Basın açıklaması metni:

Değerli basın emekçileri

Sevgili mücadele arkadaşlarım,

Bu gün burada sağlık alanında yaşanan tahribatı ve bu tahribatı yaşayan biz sağlık emekçilerinin yaşadığı sorunları kamuoyu ile paylaşmak amacıyla toplandık.

Sağlık alanı son sekiz yıldır hiç olmadığı kadar tahrip edildi ve adeta kimyası değiştirilerek ticari bir meta haline dönüştürüldü.

Bu değişimden hasta ve hasta yakınları cepten ödemeler, katkı ve katılım payları ile nasiplenirken biz sağlık emekçileri ise her geçen gün ağır çalışma koşulları altında ezilme, düşük ücret, fazla çalışma ve en temel sosyal hak olan kreş ve ebeveyn haklarından mahrum bırakılarak bu günlere getirildik.

Artık yeter diyoruz.

Hükümetin yasal haklarımızı görmezden gelmesine, var olan haklarımızı genelgelerle yok etmeye çalışmasına, baskıcı ve ayrımcı idareler aracılığı ile bizleri ezmeye çalışmasına dur demek istiyoruz.

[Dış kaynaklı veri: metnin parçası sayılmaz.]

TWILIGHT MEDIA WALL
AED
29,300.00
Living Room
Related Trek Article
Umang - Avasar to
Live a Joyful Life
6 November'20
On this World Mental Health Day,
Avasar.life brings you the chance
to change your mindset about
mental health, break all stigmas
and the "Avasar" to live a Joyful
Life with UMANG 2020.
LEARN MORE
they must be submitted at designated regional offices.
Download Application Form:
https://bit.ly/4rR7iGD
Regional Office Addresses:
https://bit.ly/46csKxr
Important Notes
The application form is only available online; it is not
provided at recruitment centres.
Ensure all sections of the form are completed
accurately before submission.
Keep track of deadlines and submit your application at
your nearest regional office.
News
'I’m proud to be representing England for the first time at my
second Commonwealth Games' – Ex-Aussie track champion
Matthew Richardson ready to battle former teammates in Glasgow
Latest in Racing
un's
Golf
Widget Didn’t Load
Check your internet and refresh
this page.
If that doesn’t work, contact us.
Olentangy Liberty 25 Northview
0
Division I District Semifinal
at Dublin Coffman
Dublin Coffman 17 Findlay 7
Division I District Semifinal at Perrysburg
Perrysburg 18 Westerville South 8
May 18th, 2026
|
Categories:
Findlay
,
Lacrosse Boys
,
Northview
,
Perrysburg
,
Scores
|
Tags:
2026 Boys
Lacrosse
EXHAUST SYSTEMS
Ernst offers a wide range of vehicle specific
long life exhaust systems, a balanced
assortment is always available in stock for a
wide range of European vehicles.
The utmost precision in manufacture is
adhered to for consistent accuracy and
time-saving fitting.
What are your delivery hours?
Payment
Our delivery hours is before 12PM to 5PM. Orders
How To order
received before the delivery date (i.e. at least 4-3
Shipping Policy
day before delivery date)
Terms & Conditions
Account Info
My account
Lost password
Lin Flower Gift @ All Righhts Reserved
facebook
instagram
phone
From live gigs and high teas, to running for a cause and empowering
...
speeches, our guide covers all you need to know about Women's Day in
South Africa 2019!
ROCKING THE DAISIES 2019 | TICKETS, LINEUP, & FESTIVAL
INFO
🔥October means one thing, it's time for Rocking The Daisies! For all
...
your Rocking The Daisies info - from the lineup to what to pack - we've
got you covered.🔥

Bizler bir yandan yoğun hasta yükü altında, yetersiz personel sayısı ile sağlık hizmeti üretiyor diğer yandan hükümetin yasal olmayan genelgeleri, adaletsiz ücret politikası ve parçalı istihdamla boğuşuyoruz. Tüm bunlar yetmiyormuş gibi birde yasal hakkımız olan kreşlerimizden mahrum bırakılıyoruz.

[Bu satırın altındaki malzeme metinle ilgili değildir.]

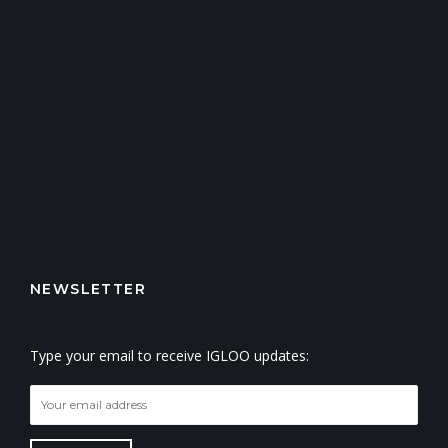
NEWSLETTER
Type your email to receive IGLOO updates: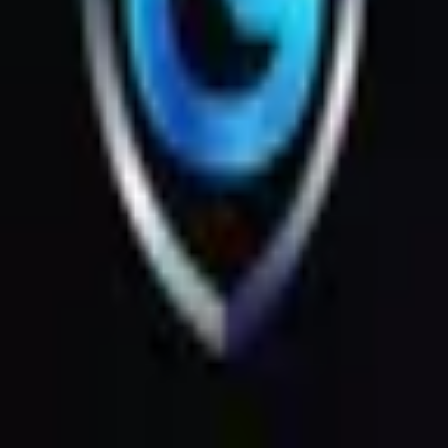
Products
Messages
Menu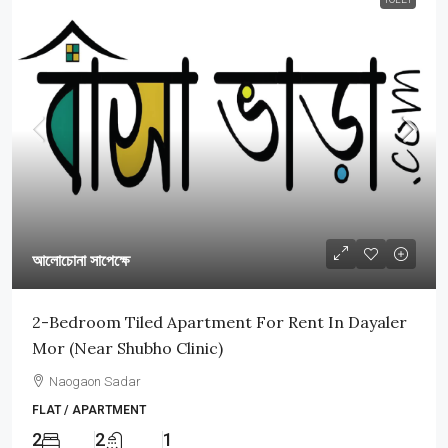
আলোচোনা সাপেক্ষে
2-Bedroom Tiled Apartment For Rent In Dayaler
Mor (Near Shubho Clinic)
Naogaon Sadar
FLAT / APARTMENT
2
2
1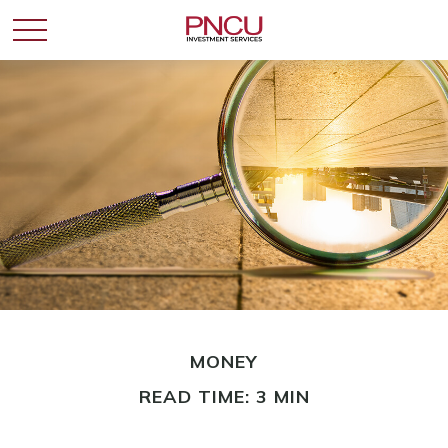
MONEY
READ TIME: 3 MIN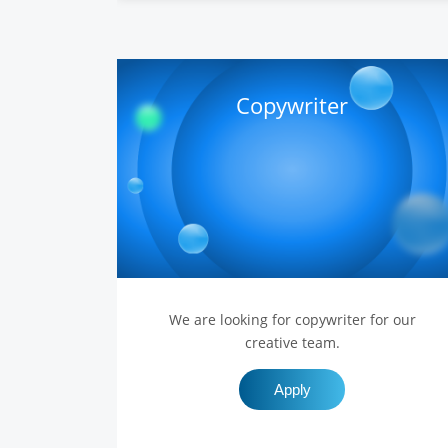
Copywriter
We are looking for copywriter for our
creative team.
Apply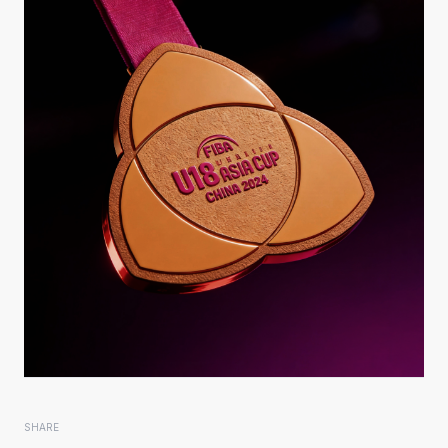
SHARE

12 Eylül 1980 öncesi uygulanan, gerçek tamgün yasasındaki tamgün çalışma ve bunun karşılığı verilen insanca yaşam ücretleri,12 Eylül darbesi ile birlikte kaldırılmış ama günlük 9, haftalık 45 saat çalışma aynen korunmuştu.

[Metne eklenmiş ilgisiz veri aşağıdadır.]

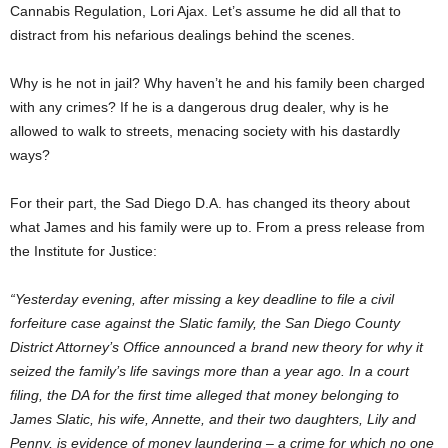
Cannabis Regulation, Lori Ajax. Let’s assume he did all that to
distract from his nefarious dealings behind the scenes.
Why is he not in jail? Why haven’t he and his family been charged
with any crimes? If he is a dangerous drug dealer, why is he
allowed to walk to streets, menacing society with his dastardly
ways?
For their part, the Sad Diego D.A. has changed its theory about
what James and his family were up to. From a press release from
the Institute for Justice:
“Yesterday evening, after missing a key deadline to file a civil
forfeiture case against the Slatic family, the San Diego County
District Attorney’s Office announced a brand new theory for why it
seized the family’s life savings more than a year ago. In a court
filing, the DA for the first time alleged that money belonging to
James Slatic, his wife, Annette, and their two daughters, Lily and
Penny, is evidence of money laundering – a crime for which no one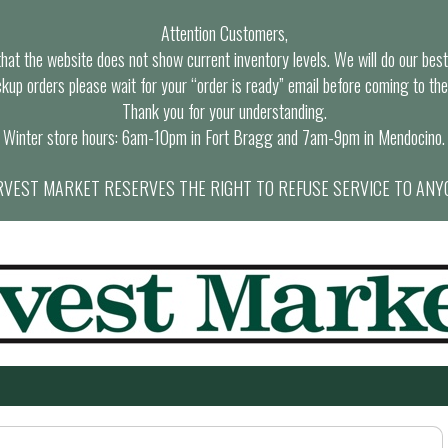
Attention Customers,
at the website does not show current inventory levels. We will do our best t
ckup orders please wait for your “order is ready” email before coming to the
Thank you for your understanding.
Winter store hours: 6am-10pm in Fort Bragg and 7am-9pm in Mendocino.
VEST MARKET RESERVES THE RIGHT TO REFUSE SERVICE TO ANY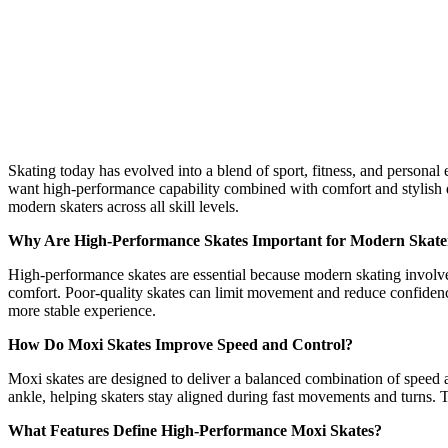
Performance
Moxi
Skates
for
Modern
Skaters
Skating today has evolved into a blend of sport, fitness, and person
want high-performance capability combined with comfort and stylish de
modern skaters across all skill levels.
Why Are High-Performance Skates Important for Modern Skate
High-performance skates are essential because modern skating involves
comfort. Poor-quality skates can limit movement and reduce confidence
more stable experience.
How Do Moxi Skates Improve Speed and Control?
Moxi skates are designed to deliver a balanced combination of speed an
ankle, helping skaters stay aligned during fast movements and turns. T
What Features Define High-Performance Moxi Skates?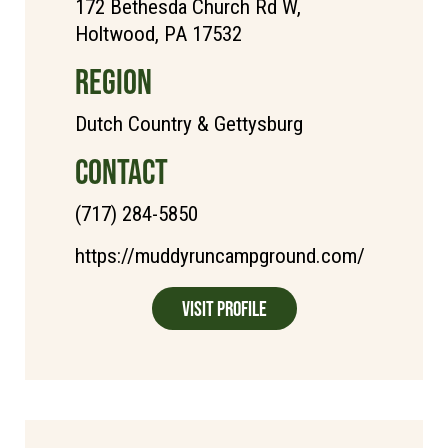
172 Bethesda Church Rd W,
Holtwood, PA 17532
REGION
Dutch Country & Gettysburg
CONTACT
(717) 284-5850
https://muddyruncampground.com/
Visit Profile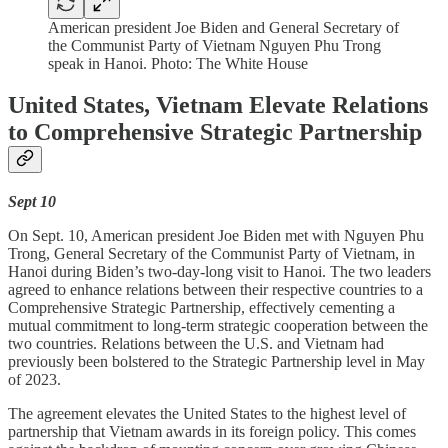
American president Joe Biden and General Secretary of
the Communist Party of Vietnam Nguyen Phu Trong
speak in Hanoi. Photo: The White House
United States, Vietnam Elevate Relations
to Comprehensive Strategic Partnership
Sept 10
On Sept. 10, American president Joe Biden met with Nguyen Phu
Trong, General Secretary of the Communist Party of Vietnam, in
Hanoi during Biden’s two-day-long visit to Hanoi. The two leaders
agreed to enhance relations between their respective countries to a
Comprehensive Strategic Partnership, effectively cementing a
mutual commitment to long-term strategic cooperation between the
two countries. Relations between the U.S. and Vietnam had
previously been bolstered to the Strategic Partnership level in May
of 2023.
The agreement elevates the United States to the highest level of
partnership that Vietnam awards in its foreign policy. This comes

Bu durum uygulamada uzun yıllar günlük kesintisiz 8 saat mesai olarak sürdürüldü ve mesailer 08.00–16.00 olarak uygulandı. Ancak sağlıkta özelleştirme ve piyasalaştırmanın hız kazandığı yıllarla birlikte, yasadaki 45 saat hatırlanarak günlük mesai yine kesintisiz olmak üzere 9 saate çıkarıldı. 30 yıldır, kamuda haftalık çalışma süresi 45 saat olanlar sadece sağlık emekçileri oldu.

Yeni uygulanmaya başlanan Tamgün TBMM’de yasalaşınca, Sağlık Bakanlığı sağlık emekçilerinin çalışma süresini 8 saate indirdiğini tüm kamuoyuna büyük bir müjde olarak duyurdu.

Ancak aynı Sağlık Bakanlığı çok kısa bir süre sonra bir genelge yayınlayarak “saat 12 ila 14 arasında öğle yemeği ve istirahat için personele münavebeli olarak bir saatlik dinlenme süresi (öğle tatili) verilecektir. Ancak bu süre içerisinde personel kurumdan ayrılmayacak, ihtiyaç duyulması halinde ilgili personel göreve davet edilebilecek ve göreve davet edilen personelde davete icabet edecektir” buyurarak, hukuk tanımaz lığını ortaya koymuştur.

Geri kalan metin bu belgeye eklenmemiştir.